午後4時を過ぎても透の姿はなく、退勤時間が近づいていた。
(……電話、してみるべき?出なかったら、それはそれでいい。でも……もし出たら……)
『はい、こちら神崎』
「あ、先生?」
『どうした?』
春香は勇気を出して食事に誘ってみる事にした。
「お時間があれば夕食でもどうかと思って」
電話越しに、一瞬の沈黙。まるで透が何かを迷っているかのような時間が流れた。
『そうだな、夕食くらいなら行ける。場所はどこがいい?』
病院からほど近い居酒屋を時間とともに指定し、春香は透を待っていた。しばらくすると、時間通りに透が居酒屋に現れる。入り口で軽く周囲を見渡し、春香を見つけると、少し口角を上げて歩み寄ってくる。
テーブル席の向かいに席を勧め、『お疲れ様でした』と声をかける。
『春香も一日お疲れ様』その言葉に、ほんの一瞬だけ心臓が跳ねる。いつも通りなのに、なぜか特別に感じた。
運ばれてきたビールのグラスを軽く合わせ、二人は一口飲む。そうして乾杯をしてしばらくの間、他愛もない話を延々とする。

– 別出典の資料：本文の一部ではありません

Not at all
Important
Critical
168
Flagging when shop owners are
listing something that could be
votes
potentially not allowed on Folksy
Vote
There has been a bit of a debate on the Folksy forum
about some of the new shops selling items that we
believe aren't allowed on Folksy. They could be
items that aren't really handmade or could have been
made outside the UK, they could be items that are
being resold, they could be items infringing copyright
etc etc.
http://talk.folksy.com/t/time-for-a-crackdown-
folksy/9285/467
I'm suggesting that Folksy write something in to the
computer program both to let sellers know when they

しばらくの間、楽しく会話を交わしていた二人だったが、いつの間にか酒杯が十杯を超える。
透の頬はすっかり赤みを帯び、目元もどこかぼんやりしている。ゆっくりとグラスを置く仕草すら少し頼りない。
ふと時計を見ると、すでに午前2時。店内には透と春香の二人だけが取り残されていた。いつの間にか二人とも酔っ払ってしまっていた。

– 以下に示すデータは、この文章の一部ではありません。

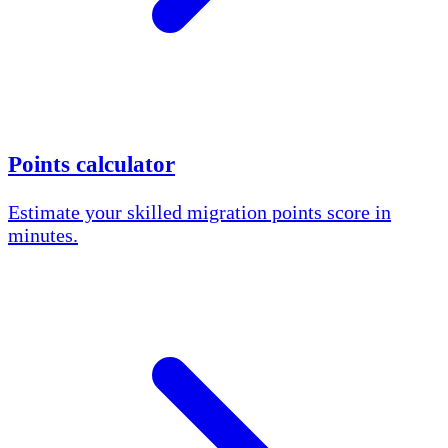
Points calculator
Estimate your skilled migration points score in
minutes.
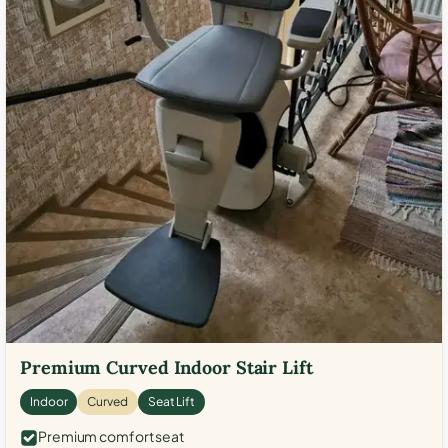
Premium Curved Indoor Stair Lift
Indoor
Curved
Seat Lift
Premium comfort seat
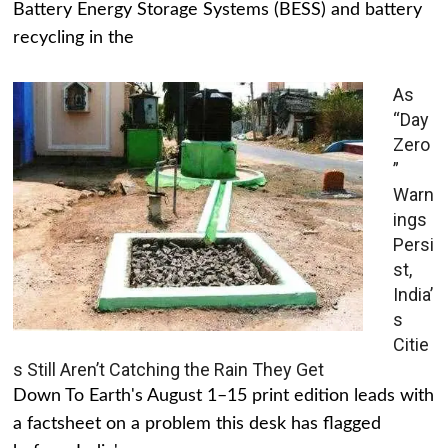
Battery Energy Storage Systems (BESS) and battery
recycling in the
As
“Day
Zero
”
Warn
ings
Persi
st,
India’
s
Citie
s Still Aren’t Catching the Rain They Get
Down To Earth's August 1–15 print edition leads with
a factsheet on a problem this desk has flagged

透は微笑みながら、ふらつく春香をじっと見つめる。『春香、家まで送ろうか?』ほんの少し言葉が滲んでいたが、優しい声音だった。
「あ、はい」
少しだけふらつく足で立つ。透が支えようと手を伸ばすが、自分も酔っていることに気づき、ためらう。しかし結局、春香の腰を掴んで支える。